131. Al riguardo il Consiglio di Stato ritiene che la valutazione di impatto ambientale della delibera autorizzativa annullata contenesse tutte le informazioni necessarie a norma della direttiva VIA. La partecipazione del pubblico, tuttavia, si sarebbe limitata alla pubblicazione dell’autorizzazione del 2003, successivamente annullata.

132. I requisiti di cui alla direttiva VIA assumono rilievo solo qualora la direttiva sia effettivamente applicabile. Ai sensi dell’articolo 1, paragrafo 5, tuttavia, essa non si applica ai progetti adottati nei dettagli mediante un atto legislativo nazionale specifico. Al riguardo, la suddetta norma stabilisce espressamente che gli obiettivi perseguiti dalla direttiva, incluso l’obiettivo della disponibilità delle informazioni, devono essere raggiunti tramite la procedura legislativa.

133. Da tale disposizione risulta che i progetti contemplati dalla direttiva VIA sono dispensati dalla procedura di valutazione se sono soddisfatte due condizioni. La prima è che il progetto sia adottato nei dettagli mediante un atto legislativo specifico; la seconda è che gli obiettivi della direttiva, incluso quello della disponibilità delle informazioni, vengano raggiunti tramite la procedura legislativa (48).

134. Gli obiettivi della direttiva possono ritenersi raggiunti per mezzo di una procedura legislativa solamente quando il legislatore disponga di informazioni equivalenti a quelle che verrebbero sottoposte all’autorità competente nell’ambito di una procedura ordinaria di autorizzazione del progetto (49).

135. La Corte ha già avuto modo di affermare, in tale contesto, che non può essere considerata come recante adozione dettagliata d’un progetto ai sensi dell’articolo 1, paragrafo 5, della direttiva VIA una legge che, da una parte, non comprenda gli elementi necessari per la valutazione d’impatto ambientale del progetto, prescrivendo invece l’ulteriore realizzazione d’uno studio a tal fine, e, dall’altra, richieda l’adozione di altri atti per conferire al committente il diritto di realizzare il progetto (50).

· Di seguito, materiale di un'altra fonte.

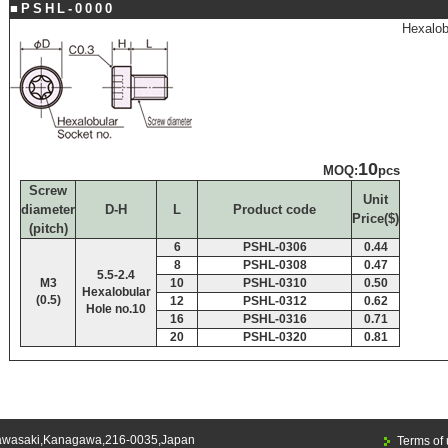
■PSHL-0000
Hexalob
10
MOQ:
pcs
Screw
Unit
diameter
D-H
L
Product code
Price($)
(pitch)
6
PSHL-0306
0.44
8
PSHL-0308
0.47
5.5-2.4
M3
10
PSHL-0310
0.50
Hexalobular
(0.5)
12
PSHL-0312
0.62
Hole no.10
16
PSHL-0316
0.71
20
PSHL-0320
0.81
awasaki,Kanagawa,216-0035,Japan
Terms of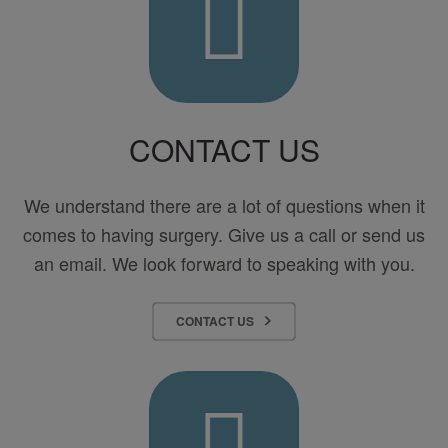
Center
for
Surgery
CONTACT US
We understand there are a lot of questions when it
comes to having surgery. Give us a call or send us
an email. We look forward to speaking with you.
CONTACT US
Pay
Your
Bill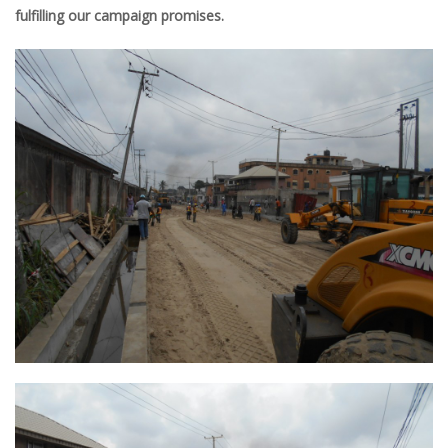
fulfilling
our
campaign promises
.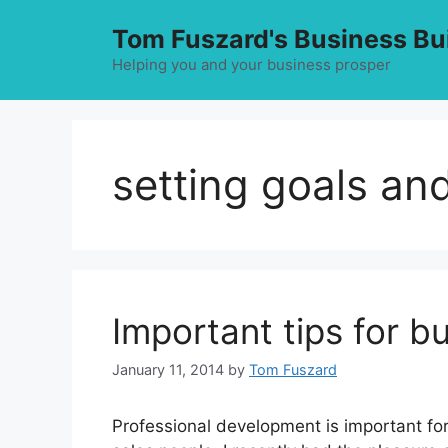
Skip
Tom Fuszard's Business Bu
to
content
Helping you and your business prosper
setting goals an
Important tips for bu
January 11, 2014
by
Tom Fuszard
Professional development is important for 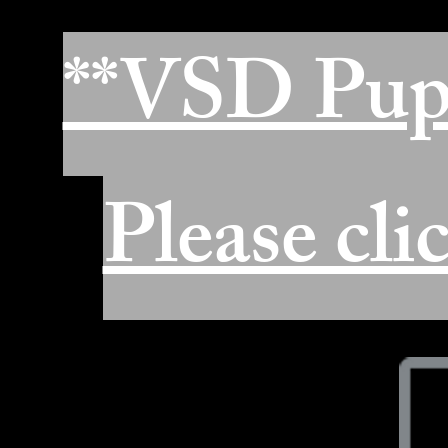
**VSD Pup
Please cli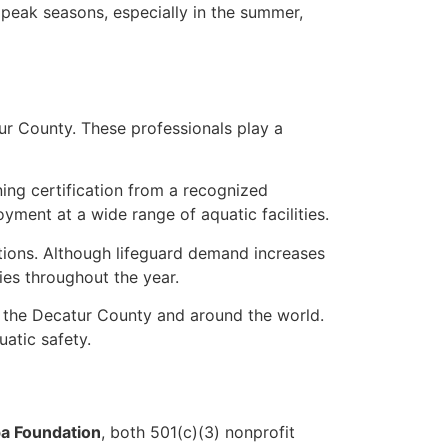
 peak seasons, especially in the summer,
tur County. These professionals play a
rning certification from a recognized
yment at a wide range of aquatic facilities.
ations. Although lifeguard demand increases
es throughout the year.
 the Decatur County and around the world.
atic safety.
a Foundation
, both 501(c)(3) nonprofit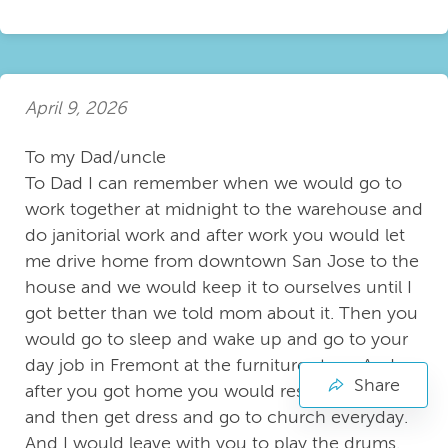
April 9, 2026
To my Dad/uncle
To Dad I can remember when we would go to
work together at midnight to the warehouse and
do janitorial work and after work you would let
me drive home from downtown San Jose to the
house and we would keep it to ourselves until I
got better than we told mom about it. Then you
would go to sleep and wake up and go to your
day job in Fremont at the furniture store. And
Share
after you got home you would rest for a while
and then get dress and go to church everyday.
And I would leave with you to play the drums.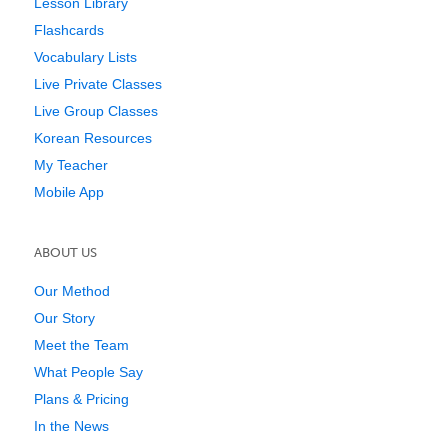
Lesson Library
Flashcards
Vocabulary Lists
Live Private Classes
Live Group Classes
Korean Resources
My Teacher
Mobile App
ABOUT US
Our Method
Our Story
Meet the Team
What People Say
Plans & Pricing
In the News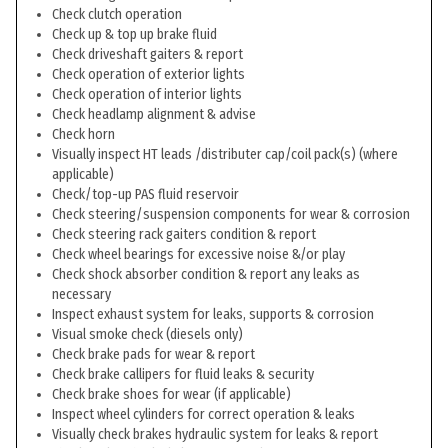
Check clutch operation
Check up & top up brake fluid
Check driveshaft gaiters & report
Check operation of exterior lights
Check operation of interior lights
Check headlamp alignment & advise
Check horn
Visually inspect HT leads /distributer cap/coil pack(s) (where
applicable)
Check/top-up PAS fluid reservoir
Check steering/suspension components for wear & corrosion
Check steering rack gaiters condition & report
Check wheel bearings for excessive noise &/or play
Check shock absorber condition & report any leaks as
necessary
Inspect exhaust system for leaks, supports & corrosion
Visual smoke check (diesels only)
Check brake pads for wear & report
Check brake callipers for fluid leaks & security
Check brake shoes for wear (if applicable)
Inspect wheel cylinders for correct operation & leaks
Visually check brakes hydraulic system for leaks & report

136. A tale proposito, l’avvocato generale Sharpston ha recentemente chiarito che la direttiva VIA non riguarda questioni formali, ma che, al contrario, essa mira a garantire valutazioni di impatto ambientale effettive per tutti i più importanti progetti ed è diretta ad assicurare una partecipazione pubblica adeguata nel processo decisionale (51). A patto che il legislatore disponga del materiale necessario e svolga correttamente ed effettivamente la sua funzione democratica, ossia che i rappresentanti eletti del popolo siano stati adeguatamente in grado di esaminare e discutere il progetto proposto, la procedura legislativa raggiungerà gli obiettivi della direttiva VIA (52). Per contro, una procedura legislativa che si limiti ad avallare formalmente un precedente procedimento amministrativo, che di fatto abbia già adottato le decisioni rilevanti, non offrirà le stesse garanzie di quelle richieste dalla direttiva VIA (53).

137. Conseguentemente, nella causa principale occorre chiarire in primo luogo se il legislatore disponesse di tutto il materiale necessario nella procedura di cui alla direttiva VIA e, in secondo luogo, se sia stato adeguatamente in grado di esaminare e discutere le ripercussioni del progetto sull’ambiente.

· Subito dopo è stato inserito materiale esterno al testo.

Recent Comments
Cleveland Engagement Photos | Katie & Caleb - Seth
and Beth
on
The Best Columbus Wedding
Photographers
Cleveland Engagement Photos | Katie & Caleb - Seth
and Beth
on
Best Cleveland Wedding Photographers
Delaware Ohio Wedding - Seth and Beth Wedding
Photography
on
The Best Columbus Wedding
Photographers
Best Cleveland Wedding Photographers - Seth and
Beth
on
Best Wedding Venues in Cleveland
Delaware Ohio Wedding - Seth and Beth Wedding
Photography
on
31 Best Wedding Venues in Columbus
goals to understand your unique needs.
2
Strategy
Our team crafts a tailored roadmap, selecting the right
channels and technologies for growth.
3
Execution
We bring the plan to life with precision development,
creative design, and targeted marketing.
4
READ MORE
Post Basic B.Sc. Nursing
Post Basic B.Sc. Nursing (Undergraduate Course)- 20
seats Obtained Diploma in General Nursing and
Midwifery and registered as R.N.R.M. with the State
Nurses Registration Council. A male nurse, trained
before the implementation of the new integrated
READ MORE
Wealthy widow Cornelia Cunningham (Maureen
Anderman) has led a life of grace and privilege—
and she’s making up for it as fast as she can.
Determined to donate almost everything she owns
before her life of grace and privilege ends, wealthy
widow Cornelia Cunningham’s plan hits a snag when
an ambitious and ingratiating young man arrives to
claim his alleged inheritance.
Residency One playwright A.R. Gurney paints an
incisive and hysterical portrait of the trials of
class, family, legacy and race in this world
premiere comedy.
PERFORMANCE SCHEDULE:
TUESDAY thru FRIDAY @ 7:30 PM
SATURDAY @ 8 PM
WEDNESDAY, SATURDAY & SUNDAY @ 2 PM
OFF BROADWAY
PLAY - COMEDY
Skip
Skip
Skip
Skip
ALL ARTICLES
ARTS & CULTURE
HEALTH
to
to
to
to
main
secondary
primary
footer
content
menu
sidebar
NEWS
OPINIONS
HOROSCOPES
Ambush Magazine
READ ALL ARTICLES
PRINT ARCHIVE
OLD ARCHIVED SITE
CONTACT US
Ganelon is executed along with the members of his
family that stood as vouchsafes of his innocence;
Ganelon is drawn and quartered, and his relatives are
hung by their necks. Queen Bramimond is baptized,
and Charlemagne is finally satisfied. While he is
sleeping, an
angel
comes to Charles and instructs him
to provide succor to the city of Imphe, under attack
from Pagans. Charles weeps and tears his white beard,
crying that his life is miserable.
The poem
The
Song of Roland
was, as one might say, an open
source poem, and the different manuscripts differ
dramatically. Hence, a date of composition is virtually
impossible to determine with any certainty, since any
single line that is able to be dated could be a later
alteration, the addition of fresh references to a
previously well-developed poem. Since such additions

138. La direttiva VIA non contiene requisiti specifici circa l’attualità delle informazioni. Le ripercussioni di un progetto sull’ambiente possono tuttavia essere valutate correttamente solo sulla base delle migliori conoscenze, disponibili al momento dell’approvazione del progetto. A questo proposito, l’articolo 5, paragrafo 1, della direttiva VIA in particolare contiene elementi che depongono a favore della necessità di presentare informazioni più aggiornate, qualora ciò risulti dalle circostanze del caso in questione.

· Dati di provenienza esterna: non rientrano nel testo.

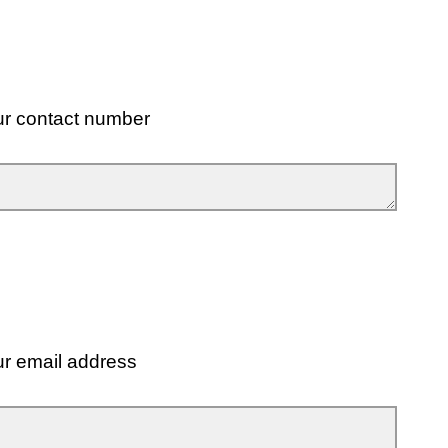
ur contact number
ur email address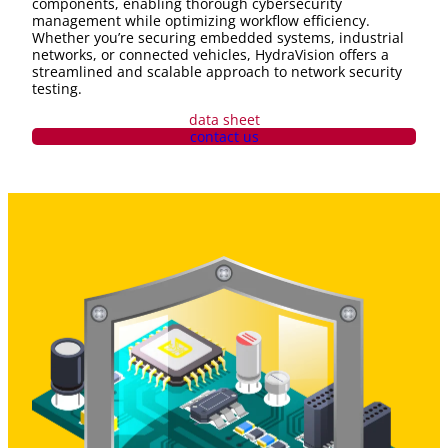
components, enabling thorough cybersecurity
management while optimizing workflow efficiency.
Whether you’re securing embedded systems, industrial
networks, or connected vehicles, HydraVision offers a
streamlined and scalable approach to network security
testing.
data sheet
contact us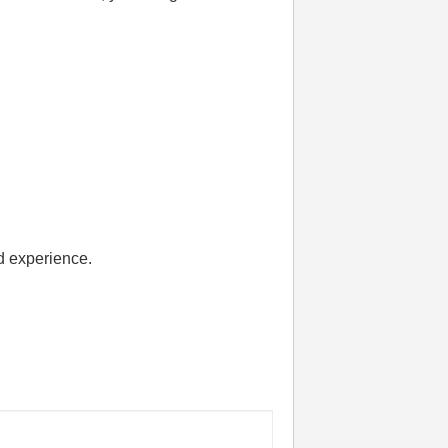
d experience.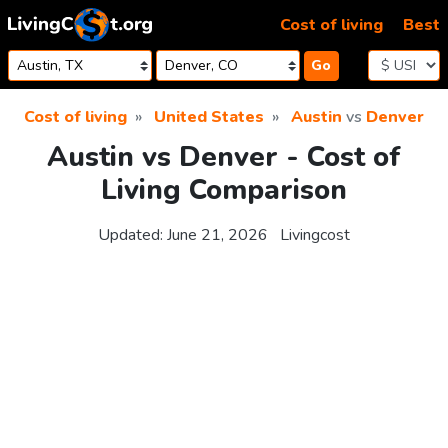
Skip to content
Cost of living
Best
Go
Cost of living
United States
Austin
vs
Denver
Austin vs Denver - Cost of
Living Comparison
Updated:
June 21, 2026
Livingcost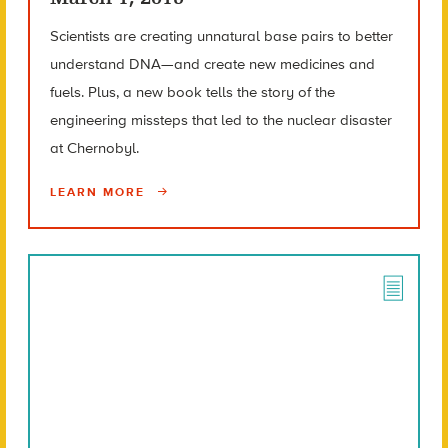
Scientists are creating unnatural base pairs to better
understand DNA—and create new medicines and
fuels. Plus, a new book tells the story of the
engineering missteps that led to the nuclear disaster
at Chernobyl.
LEARN MORE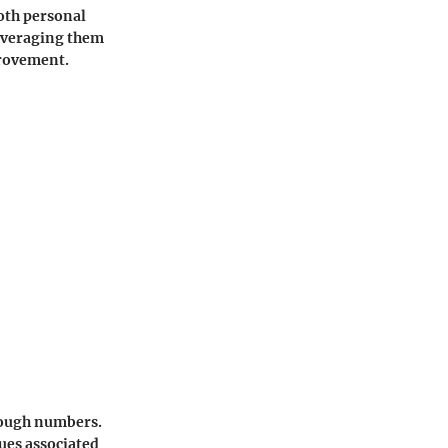
both personal
leveraging them
provement.
hrough numbers.
ues associated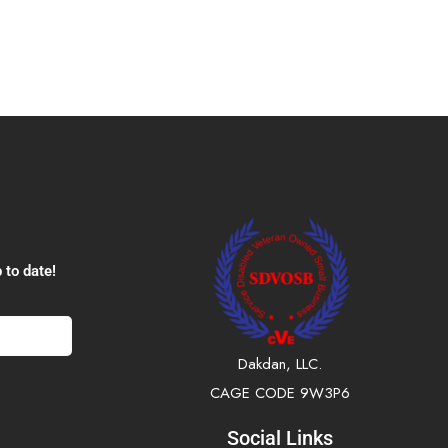
 to date!
Dakdan, LLC.
CAGE CODE 9W3P6
Social Links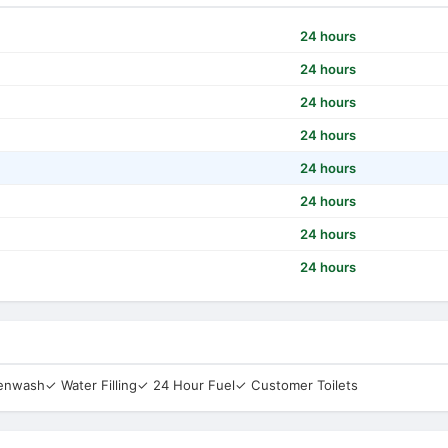
24 hours
24 hours
24 hours
24 hours
24 hours
24 hours
24 hours
24 hours
eenwash
✓ Water Filling
✓ 24 Hour Fuel
✓ Customer Toilets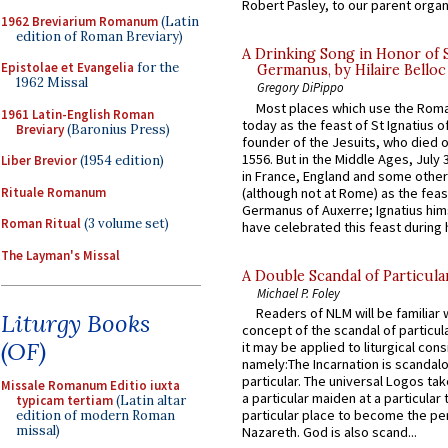
Robert Pasley, to our parent organi
1962 Breviarium Romanum
(Latin
edition of Roman Breviary)
A Drinking Song in Honor of 
Epistolae et Evangelia
for the
Germanus, by Hilaire Belloc
1962 Missal
Gregory DiPippo
Most places which use the Rom
1961 Latin-English Roman
today as the feast of St Ignatius o
Breviary
(Baronius Press)
founder of the Jesuits, who died o
1556. But in the Middle Ages, July
Liber Brevior
(1954 edition)
in France, England and some other
Rituale Romanum
(although not at Rome) as the feas
Germanus of Auxerre; Ignatius him
Roman Ritual
(3 volume set)
have celebrated this feast during h
The Layman's Missal
A Double Scandal of Particula
Michael P. Foley
Readers of NLM will be familiar 
Liturgy Books
concept of the scandal of particul
(OF)
it may be applied to liturgical con
namely:The Incarnation is scandal
particular. The universal Logos ta
Missale Romanum Editio iuxta
a particular maiden at a particular 
typicam tertiam
(Latin altar
particular place to become the pe
edition of modern Roman
missal)
Nazareth. God is also scand...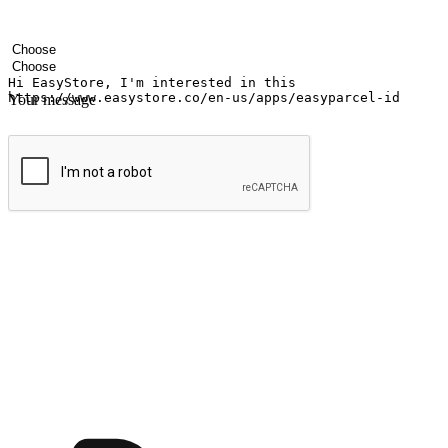
Your name
Company name
Email address
Contact number
Industry
Number of outlets
Your message
Submit
Shop anytime, anywhere on any device
Transform every moment into a chance for discovery, whether it's from 
any setting, offering them the flexibility to shop via your website or m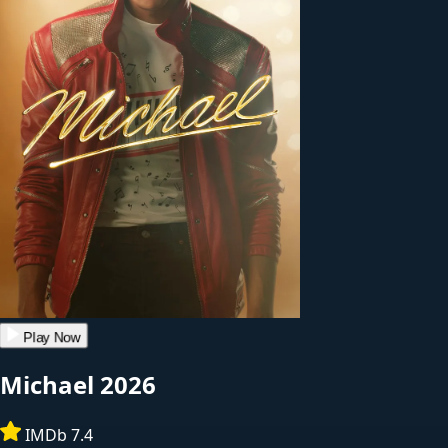
Play Now
Michael
2026
IMDb 7.4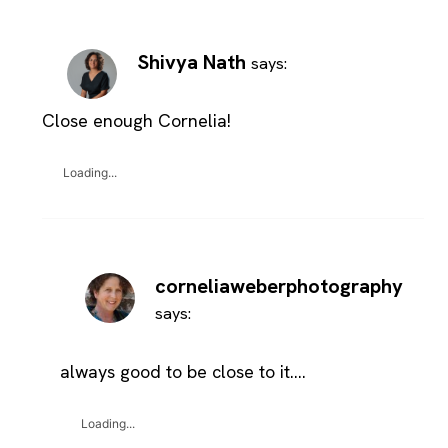
Shivya Nath
says:
Close enough Cornelia!
Loading...
corneliaweberphotography
says:
always good to be close to it….
Loading...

139. Così, l’articolo 5, paragrafo 1, lettera b), della direttiva VIA prescrive che l’entità delle informazioni che il committente è tenuto a fornire deve essere stabilita tenendo conto delle conoscenze disponibili. Solitamente si tratta delle conoscenze disponibili all’inizio di una procedura di autorizzazione, atteso che in tale momento si deve stabilire quali informazioni sia tenuto a fornire il committente. Tuttavia l’entità di queste informazioni dipende anche, ai sensi dell’articolo 5, paragrafo 1, lettera a), della direttiva VIA, dall’appropriatezza delle informazioni ad una determinata fase della procedura di autorizzazione ed alle caratteristiche peculiari d’un progetto specifico o d’un tipo di progetto e dei fattori ambientali che possono subire un pregiudizio.

140. Pertanto, qualora in una fase successiva della procedura di autorizzazione si rendano necessarie informazioni più aggiornate per poter valutare correttamente le ripercussioni di un progetto sull’ambiente, queste informazioni devono essere richieste (54).

141. Il Consiglio di Stato, pertanto, deve verificare se le informazioni che erano sufficienti nel 2003 per valutare gli effetti del progetto sull’ambiente lo fossero anche nel 2006. In caso affermativo, era legittimo riutilizzare la documentazione pertinente nella procedura legislativa.

142. A questo riguardo occorre esaminare, in particolare, se le informazioni fossero ancora sufficientemente aggiornate e – come evidenziano correttamente l’amministrazione provinciale dell’Etolia‑Akarnania e a. –, con riguardo a questo aspetto, se il progetto sia stato modificato rispetto alla precedente verifica degli effetti sull’ambiente in modo tale da rendere più incisive le ripercussioni sullo stesso (55). La suddetta amministrazione provinciale e altri sollevano anche la questione, di evidente rilievo, se sia sufficiente corroborare la valutazione degli effetti ambientali del 2006 con informazioni raccolte in gran parte prima del 1995 e semplicemente integrate prima del 2003. Nella stessa domanda di pronuncia pregiudiziale il Consiglio di Stato pone l’accento sull’assenza di dati attendibili e aggiornati sull’avifauna nelle zone di protezione interessate (56).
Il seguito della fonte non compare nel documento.